Il Goldoni si accingeva ad abbandonare Venezia e le sue lagune; il dolore della partenza, ormai privo di ogni risentimento contro nemici e rivali, appare nella tenerezza che pervade qua e là i personaggi di Una delle ultime sere di carnovale e nel saluto che, nella stessa commedia, Anzoletto dà alla patria. La sera del martedì grasso (23 febbraio 1762) l'ultima recita si chiuse fra le grida della folla che augurava buon viaggio e felice ritorno al grande commediografo, e questi si sentì intenerire per tale dimostrazione: parte da Venezia nell'aprile, ma fu una partenza senza ritorno.

VI. Goldoni a Parigi.

Alla fine del 1761 al Goldoni, che era stato conosciuto a Parigi attraverso la rappresentazione alla Comédie italienne de Il figlio di Arlecchino perduto e ritrovato, arriva per mezzo di De Baschi, Ambasciatore di Francia a Venezia, una lettera di Zanuzzi "primo amoroso" della compagnia italiana a Parigi. Nella lettera Zanuzzi, confermando il vivo desiderio di vedere a Parigi il commediografo veneziano, "era incaricato dai primi gentiluomini della Camera del Re, ed ordinatori degli spettacoli di Sua Maestà, di propormi un impegno di due anni con onorevoli assegnamenti". Il Duca d’Aumont, primo gentiluomo della Camera del Re, spingeva perché partisse al più presto, dichiarandosi disposto a inviare una lettera formale alla Repubblica della Serenissima.
Alla fine Goldoni accetta, dopo aver chiesto il permesso al Duca di Parma, dal quale riceveva una pensione annua e ottenuto il permesso del nobile Vendramin col quale aveva sottoscritto il contratto per il teatro di San Luca, visto che vani erano risultati i tentativi di far restare Goldoni a Venezia con un impiego nella magistratura o una pensione onorevole che lo preservasse dalla povertà negli anni della vecchiaia imminente, da vivere nella sua Venezia, dove, scrive nelle Memorie, "vi era accarezzato, festeggiato, applaudito, eran cessate le critiche e vi godeva una dolce tranquillità". Il viaggio a Parigi sarebbe stato un passo era importante, in un momento della vita in cui le forze cominciano a diminuire e i bisogni si accrescono, e in terra straniera tutto diventa difficile, e difficile sarebbe stato il ritorno a Venezia per una serie lunga di considerazioni, la prima delle quali era la lunghezza del viaggio e i disagi che ne sarebbero derivati.

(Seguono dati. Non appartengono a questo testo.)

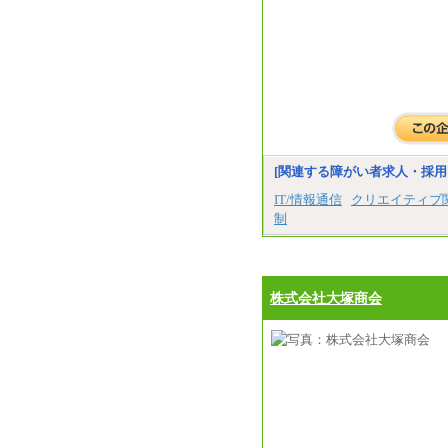
[関連する障がい者求人・採用
IT/情報通信
クリエイティブ
制
株式会社大塚商会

         Il Goldoni era stato invitato in Francia non proprio a dirigere, bensì ad assistere per due anni con nuove produzioni il teatro della Comédie Italienne, che stava attraversando un difficile momento. L'assegno annuo era di sei mila lire. Parigi (dove arriva il 26 agosto, dopo un lento viaggio, con due lunghe soste a Parma e a Bologna, accompagnato dalla moglie e dal nipote Antonio), fin da principio gli piace, lo stordisce, lo seduce: il suo carattere, la sua modestia, il suo cuore gli fanno conquistare molte simpatie. Le prime difficoltà le incontra proprio a teatro: i comici non vogliono imparare le commedie scritte e non hanno molta esperienza per recitare quelle a soggetto; inoltre il pubblico degl'Italiani pretende a ogni costo il gioco grottesco e buffonesco delle maschere e tutti quegli elementi che da anni ormai a Venezia erano stati abbandonati.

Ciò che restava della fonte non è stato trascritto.